Treatment references

  1. 1. Fukaya E, Kolluri R. Nonsurgical Management of Chronic Venous Insufficiency. N Engl J Med. 2024;391(24):2350-2359. doi:10.1056/NEJMcp2310224

  2. 2. Kahn SR, Comerota AJ, Cushman M, et al. The postthrombotic syndrome: evidence-based prevention, diagnosis, and treatment strategies: a scientific statement from the American Heart Association [published correction appears in Circulation. 2015 Feb 24;131(8):e359]. Circulation. 2014;130(18):1636-1661. doi:10.1161/CIR.0000000000000130

  3. 3. Norman G, Westby MJ, Rithalia AD, Stubbs N, Soares MO, Dumville JC. Dressings and topical agents for treating venous leg ulcers. Cochrane Database Syst Rev. 2018;6(6):CD012583. doi:10.1002/14651858.CD012583.pub2

  4. 4. Paranhos T, Paiva CSB, Cardoso FCI, et al. Systematic review and meta-analysis of the efficacy of Unna boot in the treatment of venous leg ulcers. Wound Repair Regen. 2021;29(3):443-451. doi:10.1111/wrr.12903

  5. 5. Jones JE, Nelson EA, Al-Hity A. Skin grafting for venous leg ulcers. Cochrane Database Syst Rev. 2013;2013(1):CD001737. doi:10.1002/14651858.CD001737.pub4

Prevention of Chronic Venous Insufficiency

Primary prevention of chronic venous insufficiency involves DVT prophylaxis for those at risk, adequate anticoagulation after DVT and use of compression stockings for up to 2 years after DVT or lower extremity venous trauma. However, a meta-analysis of randomized trials comparing compression stockings with placebo (ie, either none or sham-compression stockings) failed to show a significant reduction in post-thrombotic syndrome (1).

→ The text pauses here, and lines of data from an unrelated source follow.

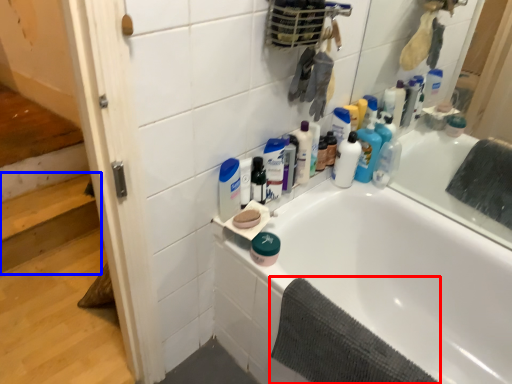 Question: Which of the following is the closest to the observer, bath towel (highlighted by a red box) or stairwell (highlighted by a blue box)?

Choices:
 (A) bath towel
 (B) stairwell

Answer: (A) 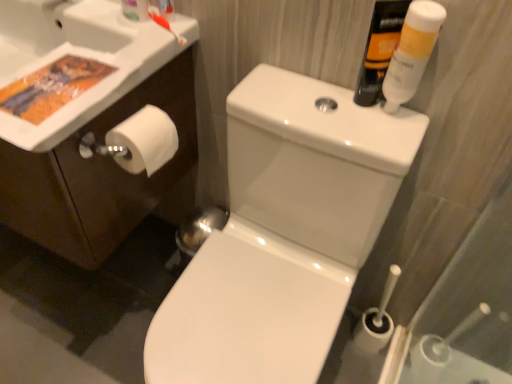 Question: Considering the positions of translucent plastic mouthwash at upper right, the second mouthwash when ordered from right to left, and orange plastic toothbrush at upper left in the image, is translucent plastic mouthwash at upper right, the second mouthwash when ordered from right to left, bigger or smaller than orange plastic toothbrush at upper left?

Choices:
 (A) small
 (B) big

Answer: (B)

Question: Considering the positions of translucent plastic mouthwash at upper right, the second mouthwash when ordered from right to left, and orange plastic toothbrush at upper left in the image, is translucent plastic mouthwash at upper right, the second mouthwash when ordered from right to left, wider or thinner than orange plastic toothbrush at upper left?

Choices:
 (A) thin
 (B) wide

Answer: (B)

Question: Which object is positioned closest to the white glossy toilet at center?

Choices:
 (A) white matte toilet paper at left
 (B) white glossy sink at upper left
 (C) white glossy tube at upper right, which appears as the second mouthwash when viewed from the left
 (D) translucent plastic toothbrush at upper left
 (E) orange plastic toothbrush at upper left

Answer: (A)

Question: Which object is positioned farthest from the translucent plastic toothbrush at upper left?

Choices:
 (A) translucent plastic mouthwash at upper right, the second mouthwash when ordered from right to left
 (B) white glossy tube at upper right, acting as the first mouthwash starting from the right
 (C) white matte toilet paper at left
 (D) white glossy toilet at center
 (E) white glossy sink at upper left

Answer: (D) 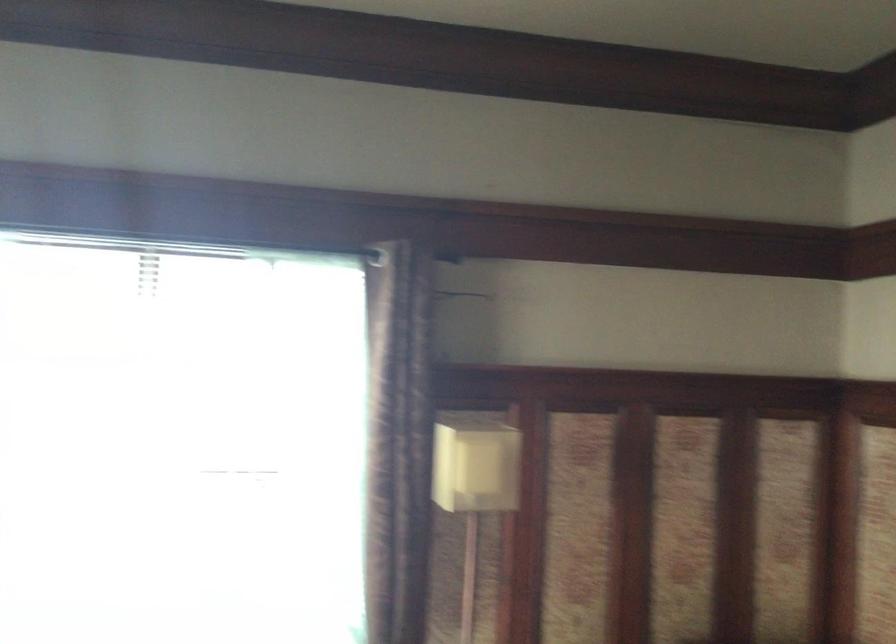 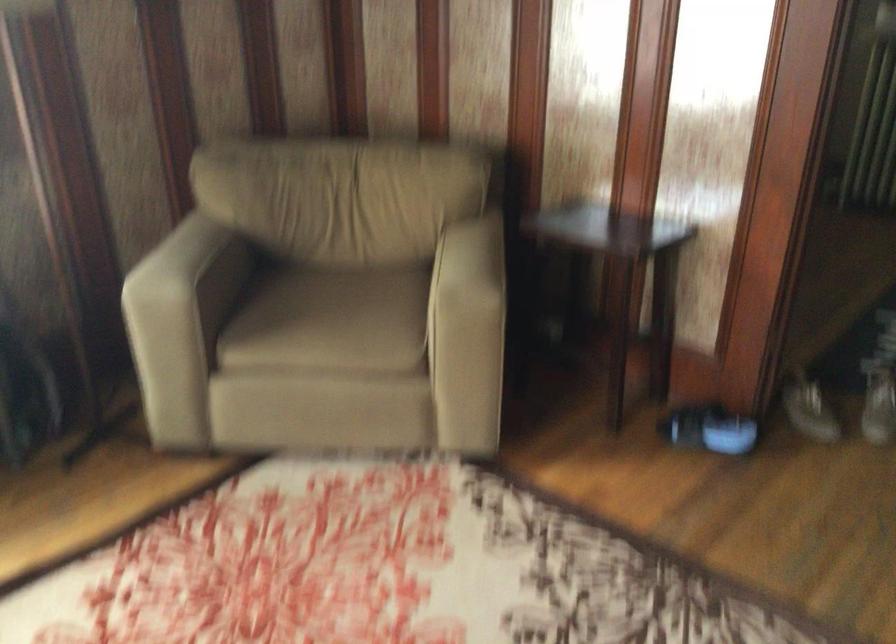 How did the camera likely rotate?

The rotation direction of the camera is right-down.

Lifestyle changes (eg, weight loss, regular exercise) can decrease risk of chronic venous insufficiency by decreasing lower extremity venous pressure (2).

Prevention references

  1. 1. Subbiah R, Aggarwal V, Zhao H, Kolluri R, Chatterjee S, Bashir R. Effect of compression stockings on post thrombotic syndrome in patients with deep vein thrombosis: a meta-analysis of randomised controlled trials. Lancet Haematol. 2016;3(6):e293-e300. doi:10.1016/S2352-3026(16)30017-5

  2. 2. Fukaya E, Kolluri R. Nonsurgical Management of Chronic Venous Insufficiency. N Engl J Med. 2024;391(24):2350-2359. doi:10.1056/NEJMcp2310224

Key Points

  • Skin changes range on a continuum from normal skin or mildly ectatic veins to severe stasis dermatitis and ulceration.

  • Symptoms are more common with post-thrombotic syndrome and include heaviness, aching, and paresthesias.

  • Diagnosis is based on inspection, but patients should have ultrasound to exclude deep venous thrombosis.

  • Treatment is with elevation and compression; medications and surgery are typically ineffective.